Soil moisture fail. The soil moisture sensor I used for my Plant Monitoring was a huge fail. I used a cheap sensor from china that didn’t seem to handle water so well! ! The conductive foil has deteriated! The new solution is a lot simpler. 2 wirer soldered to two nails. Seem to work just fine.

You could generate AC current with your microcontroller. Then both sites would deteriate but slowly.

Solution: capacitives sensors

http://www.dfrobot.com/index.php?route=product/product&product_id=1385#.VzCC16ghXqA

How old is the probe, and how many powered hours has it logged? My plant water probes only power up the sensor for 0.5 seconds per six hours… just long enough for the op-amp on the sensor to stabilize and the adc to capture a value. Then the entire thing is turned off.

schematic for an i2c based module here:
https://drive.google.com/open?id=0B8I8gtvTqCqrRnRzUjg3Ynp0dUU

I used an mcp23008 to power the soil sensors, and an ads1115 module (from ebay) as the adc.

With electrolysis the metals move from one pole to the other .
If you use alternating current almost no deteriaration will occur.

@hagay_godovanik do you have a link to share, how to sample ac voltage with one of these conductance probes? oh, how will the ESP8266 generate the ac voltage?
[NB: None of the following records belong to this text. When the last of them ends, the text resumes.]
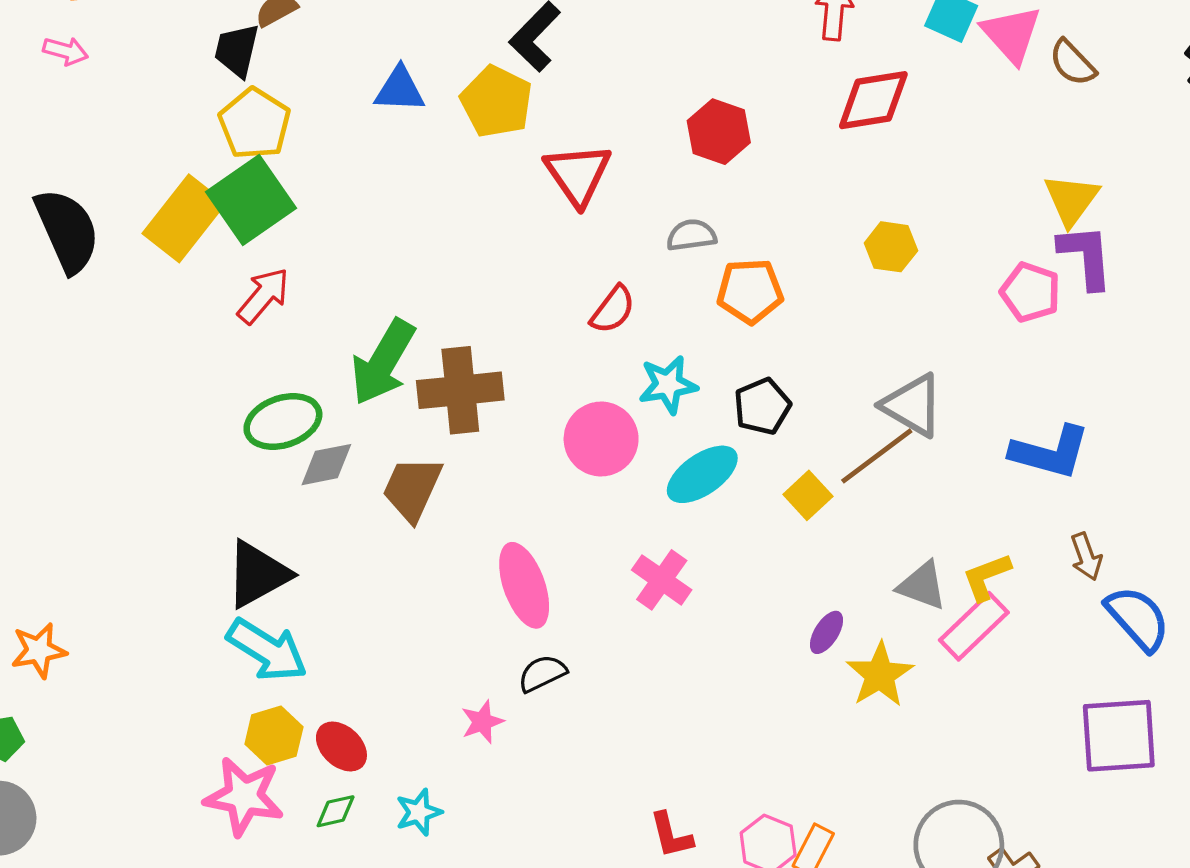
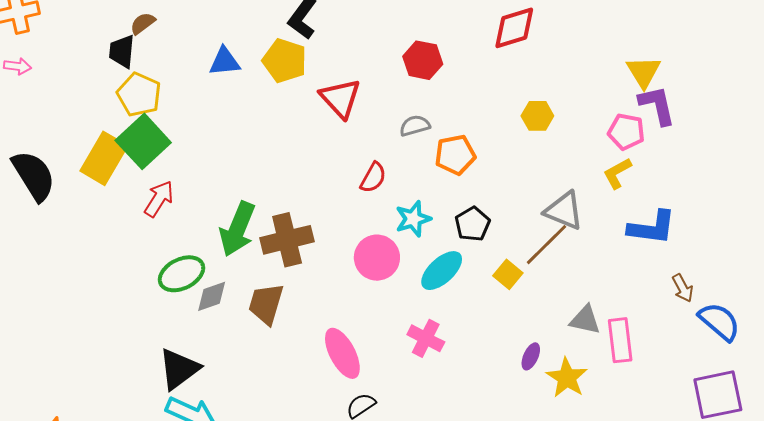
yellow L-shape: (987, 577) -> (617, 173), moved
pink rectangle: (974, 626) -> (620, 340), turned -45

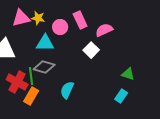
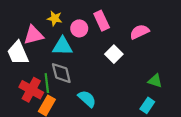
pink triangle: (21, 18) -> (33, 35), moved
pink semicircle: (104, 30) -> (139, 32), moved
gray diamond: (44, 67) -> (61, 73), turned 60
cyan semicircle: (67, 90) -> (87, 99), turned 108

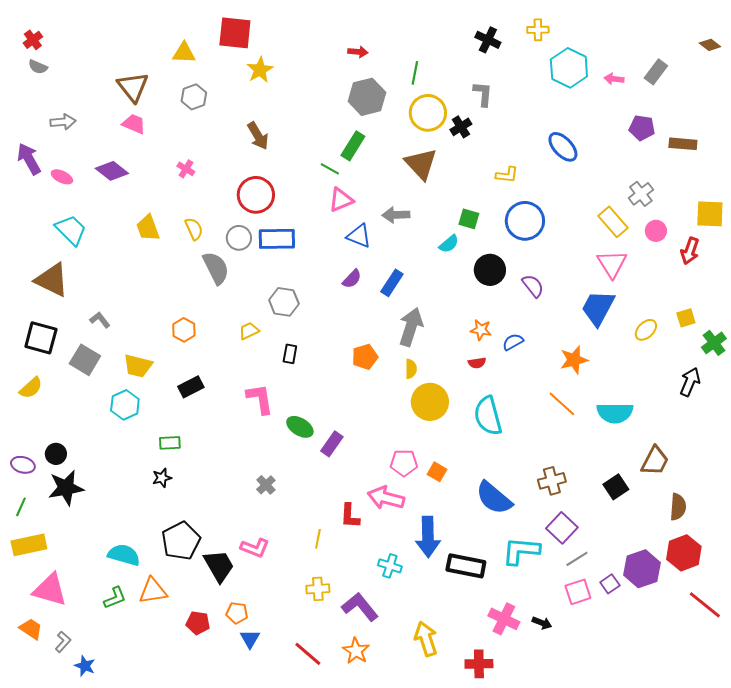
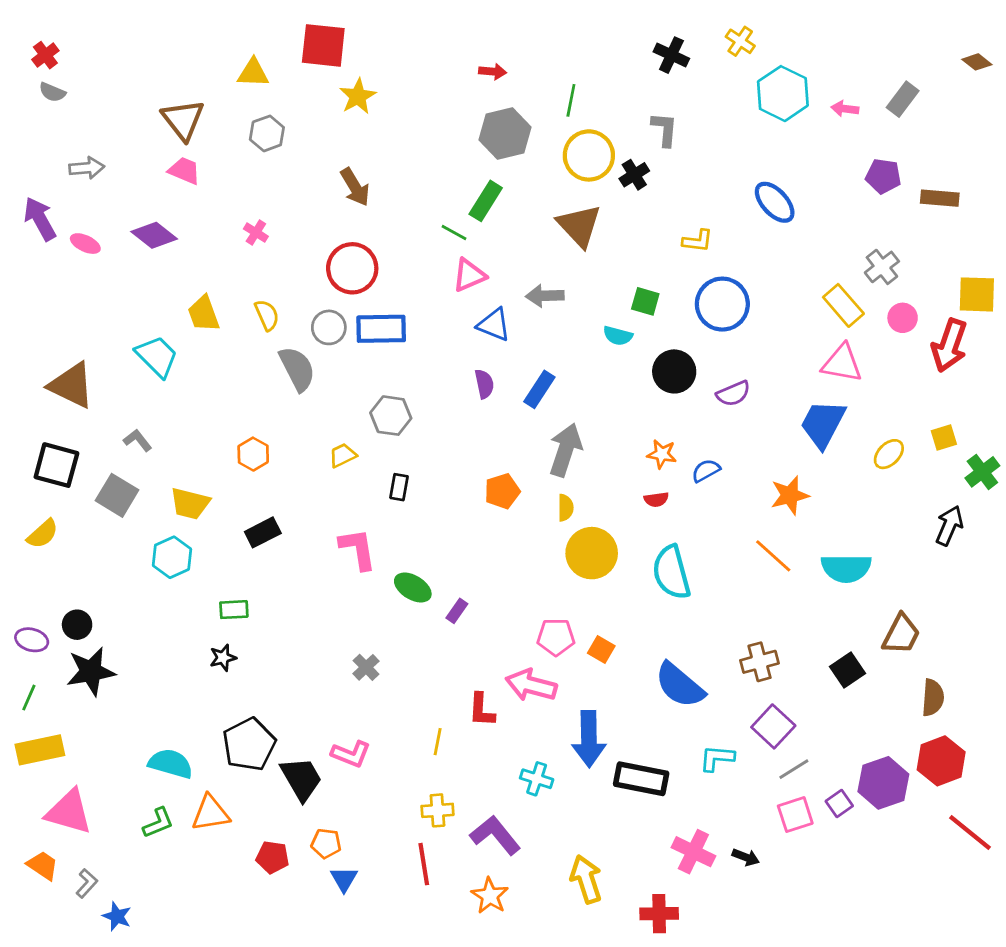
yellow cross: (538, 30) -> (740, 41), turned 35
cyan trapezoid: (71, 230) -> (157, 356), moved
cyan semicircle: (449, 244) -> (618, 336), turned 55
red arrow: (690, 251) -> (949, 345), size x1.4
pink triangle: (612, 264) -> (842, 363), turned -48
purple semicircle: (352, 279) -> (484, 384), turned -55
purple semicircle: (533, 286) -> (733, 394), turned 105
purple rectangle: (332, 444) -> (457, 611), size x0.7
cyan L-shape: (521, 551) -> (717, 758), size x0.7
red line: (308, 654) -> (424, 864), moved, turned 40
If you have 2 adc available you can conect the probe to 2 output pins via resistors whose values are soil dependent. You then alternate 10 01 on those outputs and monitor the diffrence on the probe point’s.
Once upon a time i used a sine wave generator and opamps but that might be overdoing it.
Mind you that to realy adjust these probes is very soil dependent and even roughfly accurate takes a long time.